Bend Rugby Club
- Full name: Bend Rugby Club
- Union: USA Rugby Pacific Northwest Rugby Football Union
- Founded: 1975; 51 years ago
- Location: Bend, OR
- Coach: Mike Abbot
| Team kit |

Official website
- www.bendrugby.org

= Bend Rugby Club =

Oregon rugby union

The Bend Rugby Club is a US rugby union club established in Bend, Oregon in 1975 and is a non-profit organization. Bend Rugby is a member of USA Rugby and competes in the Pacific Northwest Rugby Football Union.

Notable wins by the club include the Bend Roughriders winning the Division title against Boise in 2018, the Lady Roughriders winning the PNRFU Championship in 2016, and the Bend Blues winning the Rugby Oregon Championship in 2026.

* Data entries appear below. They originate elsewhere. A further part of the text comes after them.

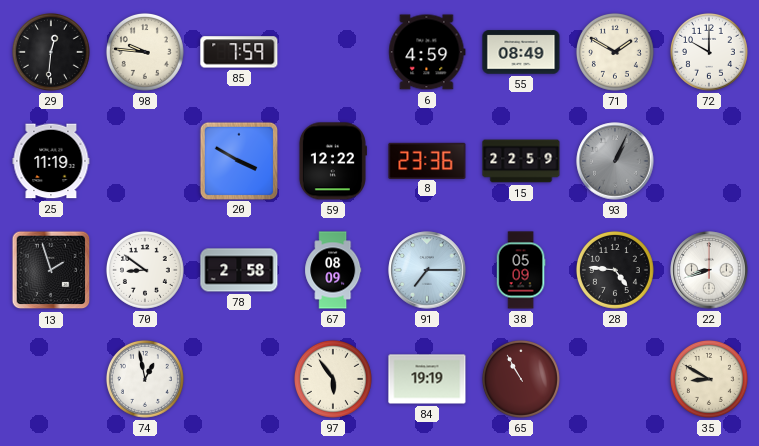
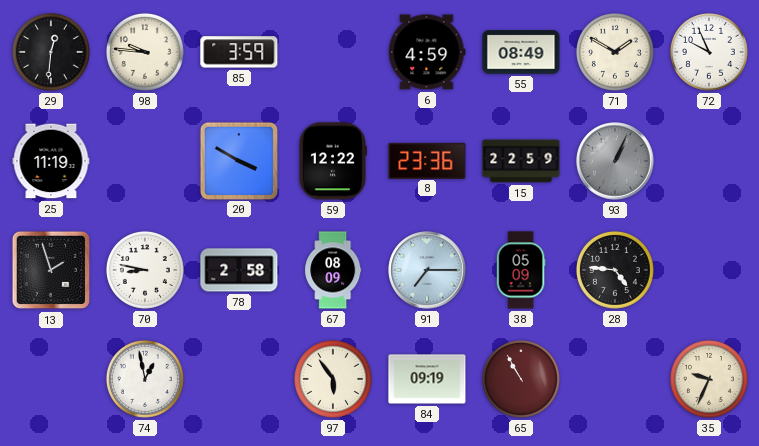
85: 7:59 -> 3:59
72: 10:00 -> 9:56
70: 8:51 -> 8:47
22: 8:42 -> none
84: 19:19 -> 09:19
35: 8:50 -> 9:34
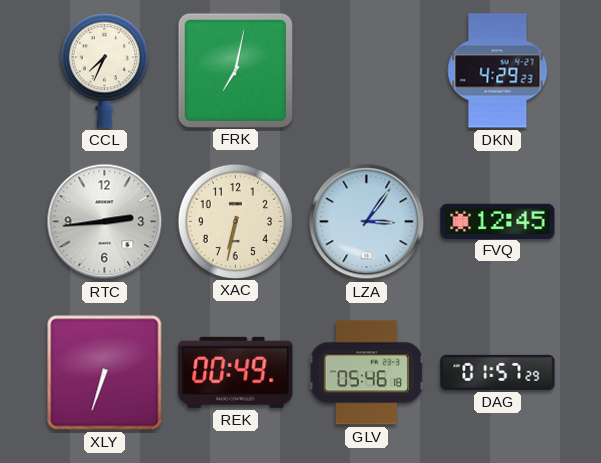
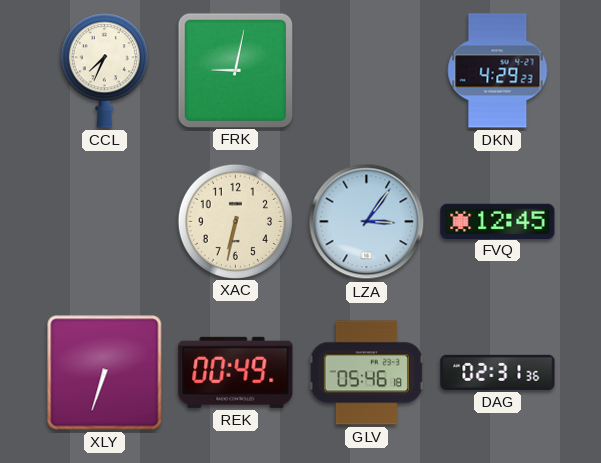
FRK: 7:02 -> 9:02
RTC: 2:44 -> none
DAG: 01:57 -> 02:31
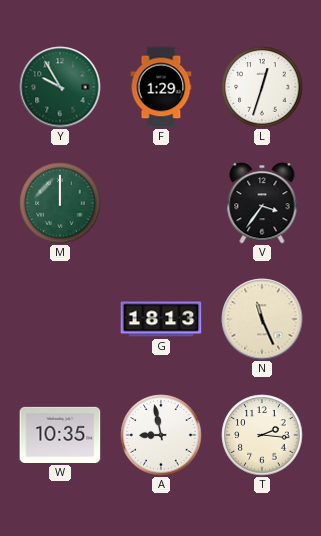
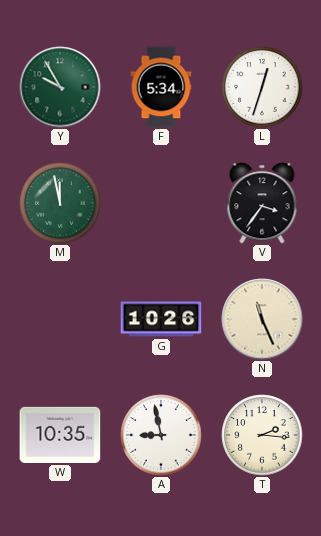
F: 1:29 -> 5:34
M: 12:00 -> 11:58
G: 18:13 -> 10:26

They also provide summer youth rugby camps with the Bend Parks and Recreation Department.

==History==
The team was founded in 1975 by Keith Erikson and John Jeans. The team began as a group of ex-football players and ski enthusiasts. In 1977, Bend Rugby joined the Pacific Northwest Rugby Football Union (PNRFU). Since then, Bend has won multiple league championships and appeared in several national tournaments.

==Teams==
- Bend Roughriders; men's team
- Bend Lady Roughriders; women+ team
- Bend Blues; youth team

==Tournaments==
===Cascade Classic===
The Cascade Classic is a preseason tournament hosted in Bend, Oregon. It is a social tournament with club teams from across the PNW and West Coast. The Bend Roughriders have hosted the tournament for over 20 years.